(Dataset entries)

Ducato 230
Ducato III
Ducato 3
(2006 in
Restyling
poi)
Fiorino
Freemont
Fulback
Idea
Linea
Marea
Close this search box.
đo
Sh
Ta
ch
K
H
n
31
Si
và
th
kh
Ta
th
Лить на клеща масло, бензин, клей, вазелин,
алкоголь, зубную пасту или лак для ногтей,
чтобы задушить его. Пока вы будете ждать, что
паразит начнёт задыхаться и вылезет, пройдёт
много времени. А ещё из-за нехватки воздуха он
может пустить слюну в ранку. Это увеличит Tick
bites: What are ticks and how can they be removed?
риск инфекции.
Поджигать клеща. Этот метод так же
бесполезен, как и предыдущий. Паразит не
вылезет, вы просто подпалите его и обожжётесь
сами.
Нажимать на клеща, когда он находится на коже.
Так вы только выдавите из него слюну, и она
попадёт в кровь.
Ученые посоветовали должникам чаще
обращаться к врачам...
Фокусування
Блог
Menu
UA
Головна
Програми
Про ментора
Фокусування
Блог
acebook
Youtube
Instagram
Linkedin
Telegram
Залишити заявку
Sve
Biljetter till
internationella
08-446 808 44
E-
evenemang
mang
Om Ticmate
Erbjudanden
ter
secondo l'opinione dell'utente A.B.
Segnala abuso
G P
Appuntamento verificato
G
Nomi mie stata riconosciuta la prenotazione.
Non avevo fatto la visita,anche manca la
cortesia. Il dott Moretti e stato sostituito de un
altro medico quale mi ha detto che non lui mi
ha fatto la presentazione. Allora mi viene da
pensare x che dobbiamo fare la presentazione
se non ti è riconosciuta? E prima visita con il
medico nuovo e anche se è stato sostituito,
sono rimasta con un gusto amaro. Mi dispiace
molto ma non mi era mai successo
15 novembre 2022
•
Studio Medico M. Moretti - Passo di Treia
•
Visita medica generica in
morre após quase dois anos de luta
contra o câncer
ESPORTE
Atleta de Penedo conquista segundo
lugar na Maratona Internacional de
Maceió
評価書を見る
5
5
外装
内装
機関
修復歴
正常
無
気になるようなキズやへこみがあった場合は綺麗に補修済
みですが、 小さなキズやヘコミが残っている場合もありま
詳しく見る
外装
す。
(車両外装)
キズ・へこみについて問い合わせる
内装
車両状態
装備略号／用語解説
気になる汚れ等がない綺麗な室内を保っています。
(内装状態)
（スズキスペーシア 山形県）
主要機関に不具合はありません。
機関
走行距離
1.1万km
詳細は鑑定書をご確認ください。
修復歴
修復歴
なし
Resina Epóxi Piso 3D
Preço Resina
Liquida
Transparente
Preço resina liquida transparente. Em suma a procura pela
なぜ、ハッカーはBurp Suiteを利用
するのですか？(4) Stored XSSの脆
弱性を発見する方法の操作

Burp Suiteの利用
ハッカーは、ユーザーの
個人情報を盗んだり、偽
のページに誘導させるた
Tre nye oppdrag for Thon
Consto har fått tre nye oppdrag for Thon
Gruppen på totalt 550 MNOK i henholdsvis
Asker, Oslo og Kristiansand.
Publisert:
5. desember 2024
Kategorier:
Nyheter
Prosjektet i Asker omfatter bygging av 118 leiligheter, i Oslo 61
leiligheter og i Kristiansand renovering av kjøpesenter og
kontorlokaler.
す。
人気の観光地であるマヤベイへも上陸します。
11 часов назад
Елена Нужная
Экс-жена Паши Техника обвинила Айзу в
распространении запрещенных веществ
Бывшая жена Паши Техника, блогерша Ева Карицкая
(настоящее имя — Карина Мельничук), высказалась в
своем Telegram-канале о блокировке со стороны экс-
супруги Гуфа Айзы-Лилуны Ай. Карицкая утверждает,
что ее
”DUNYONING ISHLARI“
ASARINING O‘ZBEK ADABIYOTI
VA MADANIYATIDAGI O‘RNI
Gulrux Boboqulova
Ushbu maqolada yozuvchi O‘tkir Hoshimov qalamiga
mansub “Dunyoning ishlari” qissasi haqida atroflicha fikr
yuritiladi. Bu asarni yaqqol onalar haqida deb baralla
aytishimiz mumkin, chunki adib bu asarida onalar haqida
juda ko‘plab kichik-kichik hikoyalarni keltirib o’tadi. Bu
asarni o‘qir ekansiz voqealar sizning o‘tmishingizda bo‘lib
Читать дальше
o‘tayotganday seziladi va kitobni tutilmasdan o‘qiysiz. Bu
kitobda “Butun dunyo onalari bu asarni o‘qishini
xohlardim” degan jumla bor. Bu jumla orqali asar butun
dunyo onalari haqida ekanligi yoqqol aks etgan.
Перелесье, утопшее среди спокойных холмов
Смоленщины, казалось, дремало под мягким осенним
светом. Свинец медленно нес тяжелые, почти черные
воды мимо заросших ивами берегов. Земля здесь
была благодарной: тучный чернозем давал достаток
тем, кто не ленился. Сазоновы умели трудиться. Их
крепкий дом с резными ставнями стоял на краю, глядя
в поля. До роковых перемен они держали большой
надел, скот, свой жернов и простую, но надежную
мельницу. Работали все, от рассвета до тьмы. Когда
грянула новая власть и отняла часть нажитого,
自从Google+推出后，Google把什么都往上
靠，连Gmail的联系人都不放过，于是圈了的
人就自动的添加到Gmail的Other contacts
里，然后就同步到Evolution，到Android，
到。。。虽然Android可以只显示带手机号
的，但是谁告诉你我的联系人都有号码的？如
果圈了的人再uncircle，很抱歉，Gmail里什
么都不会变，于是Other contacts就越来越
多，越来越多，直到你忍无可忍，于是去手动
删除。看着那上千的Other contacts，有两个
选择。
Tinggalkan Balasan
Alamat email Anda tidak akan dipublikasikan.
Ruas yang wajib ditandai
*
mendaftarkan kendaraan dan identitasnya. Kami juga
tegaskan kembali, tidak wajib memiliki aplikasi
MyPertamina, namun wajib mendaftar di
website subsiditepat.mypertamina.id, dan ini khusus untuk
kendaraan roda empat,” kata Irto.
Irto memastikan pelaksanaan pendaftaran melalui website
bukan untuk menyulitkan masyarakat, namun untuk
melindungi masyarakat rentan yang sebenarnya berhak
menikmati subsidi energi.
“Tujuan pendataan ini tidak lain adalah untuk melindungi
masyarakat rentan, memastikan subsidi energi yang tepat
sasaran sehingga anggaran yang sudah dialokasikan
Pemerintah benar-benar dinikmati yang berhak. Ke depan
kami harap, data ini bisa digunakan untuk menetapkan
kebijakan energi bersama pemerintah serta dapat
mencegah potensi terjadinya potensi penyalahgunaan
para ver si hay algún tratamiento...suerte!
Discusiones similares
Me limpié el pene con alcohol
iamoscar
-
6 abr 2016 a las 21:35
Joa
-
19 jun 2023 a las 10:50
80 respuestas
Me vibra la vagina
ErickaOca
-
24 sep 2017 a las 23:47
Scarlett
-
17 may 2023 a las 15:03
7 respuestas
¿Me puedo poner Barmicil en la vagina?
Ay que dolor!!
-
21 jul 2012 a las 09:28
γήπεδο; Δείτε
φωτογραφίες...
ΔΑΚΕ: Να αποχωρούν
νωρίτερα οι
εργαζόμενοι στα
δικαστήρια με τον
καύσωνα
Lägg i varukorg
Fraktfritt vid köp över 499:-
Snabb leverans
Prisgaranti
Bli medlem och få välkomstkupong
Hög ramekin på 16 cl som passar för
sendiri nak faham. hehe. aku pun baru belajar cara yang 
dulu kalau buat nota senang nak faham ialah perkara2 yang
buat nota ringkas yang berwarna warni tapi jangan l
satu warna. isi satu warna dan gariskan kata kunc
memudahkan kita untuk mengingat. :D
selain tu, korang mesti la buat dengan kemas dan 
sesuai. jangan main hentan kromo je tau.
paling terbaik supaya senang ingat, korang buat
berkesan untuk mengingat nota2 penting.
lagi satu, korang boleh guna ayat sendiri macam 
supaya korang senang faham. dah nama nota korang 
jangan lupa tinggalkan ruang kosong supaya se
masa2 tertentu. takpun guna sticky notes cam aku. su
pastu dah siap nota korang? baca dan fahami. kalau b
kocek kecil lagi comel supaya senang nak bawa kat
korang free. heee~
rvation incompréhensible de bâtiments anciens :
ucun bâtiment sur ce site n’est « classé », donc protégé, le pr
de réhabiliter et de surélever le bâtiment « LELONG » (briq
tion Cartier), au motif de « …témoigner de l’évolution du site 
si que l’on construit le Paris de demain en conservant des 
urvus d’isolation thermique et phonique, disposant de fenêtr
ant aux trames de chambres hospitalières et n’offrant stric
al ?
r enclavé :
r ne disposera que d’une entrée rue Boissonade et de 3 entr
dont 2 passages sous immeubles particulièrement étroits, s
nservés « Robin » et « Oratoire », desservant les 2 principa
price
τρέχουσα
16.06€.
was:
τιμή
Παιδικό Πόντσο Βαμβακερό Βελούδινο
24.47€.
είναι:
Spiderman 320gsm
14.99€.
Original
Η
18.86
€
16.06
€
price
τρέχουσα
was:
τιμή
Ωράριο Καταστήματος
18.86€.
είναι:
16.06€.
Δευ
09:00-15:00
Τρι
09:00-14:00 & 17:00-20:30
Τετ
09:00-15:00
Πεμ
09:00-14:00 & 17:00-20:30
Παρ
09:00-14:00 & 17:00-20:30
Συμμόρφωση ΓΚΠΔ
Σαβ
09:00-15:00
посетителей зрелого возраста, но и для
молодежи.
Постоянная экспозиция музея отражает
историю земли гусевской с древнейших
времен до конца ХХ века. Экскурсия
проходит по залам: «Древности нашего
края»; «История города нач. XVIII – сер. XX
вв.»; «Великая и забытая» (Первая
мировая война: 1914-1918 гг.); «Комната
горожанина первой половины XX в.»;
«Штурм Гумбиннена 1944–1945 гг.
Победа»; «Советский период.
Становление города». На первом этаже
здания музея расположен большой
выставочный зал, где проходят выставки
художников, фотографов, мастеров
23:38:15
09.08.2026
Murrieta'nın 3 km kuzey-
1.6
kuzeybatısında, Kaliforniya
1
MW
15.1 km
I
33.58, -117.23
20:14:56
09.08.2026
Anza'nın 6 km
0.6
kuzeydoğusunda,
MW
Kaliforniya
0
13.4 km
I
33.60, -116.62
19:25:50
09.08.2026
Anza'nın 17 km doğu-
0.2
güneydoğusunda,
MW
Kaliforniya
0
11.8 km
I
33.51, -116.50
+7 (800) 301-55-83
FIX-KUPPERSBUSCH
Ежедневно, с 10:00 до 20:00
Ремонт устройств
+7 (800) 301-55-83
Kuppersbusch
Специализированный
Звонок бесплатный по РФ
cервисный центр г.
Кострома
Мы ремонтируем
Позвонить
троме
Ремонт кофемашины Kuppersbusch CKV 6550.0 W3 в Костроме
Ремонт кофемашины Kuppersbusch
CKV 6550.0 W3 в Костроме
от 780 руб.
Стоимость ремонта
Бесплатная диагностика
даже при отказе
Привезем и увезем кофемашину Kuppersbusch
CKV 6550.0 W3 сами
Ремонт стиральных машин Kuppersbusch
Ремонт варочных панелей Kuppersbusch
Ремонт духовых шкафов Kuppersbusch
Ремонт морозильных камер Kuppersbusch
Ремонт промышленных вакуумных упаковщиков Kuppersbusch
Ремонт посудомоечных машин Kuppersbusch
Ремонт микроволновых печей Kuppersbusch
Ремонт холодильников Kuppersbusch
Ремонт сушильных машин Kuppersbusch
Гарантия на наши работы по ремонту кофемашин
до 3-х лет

| Your objective |
Within the data above, the lines from the one with "人気の観光地であるマヤベイへも上陸します。" to the one with "o‘tayotganday seziladi va" must be repeated exactly; no other line belongs in the answer.

| Expected output |
人気の観光地であるマヤベイへも上陸します。
11 часов назад
Елена Нужная
Экс-жена Паши Техника обвинила Айзу в
распространении запрещенных веществ
Бывшая жена Паши Техника, блогерша Ева Карицкая
(настоящее имя — Карина Мельничук), высказалась в
своем Telegram-канале о блокировке со стороны экс-
супруги Гуфа Айзы-Лилуны Ай. Карицкая утверждает,
что ее
”DUNYONING ISHLARI“
ASARINING O‘ZBEK ADABIYOTI
VA MADANIYATIDAGI O‘RNI
Gulrux Boboqulova
Ushbu maqolada yozuvchi O‘tkir Hoshimov qalamiga
mansub “Dunyoning ishlari” qissasi haqida atroflicha fikr
yuritiladi. Bu asarni yaqqol onalar haqida deb baralla
aytishimiz mumkin, chunki adib bu asarida onalar haqida
juda ko‘plab kichik-kichik hikoyalarni keltirib o’tadi. Bu
asarni o‘qir ekansiz voqealar sizning o‘tmishingizda bo‘lib
Читать дальше
o‘tayotganday seziladi va kitobni tutilmasdan o‘qiysiz. Bu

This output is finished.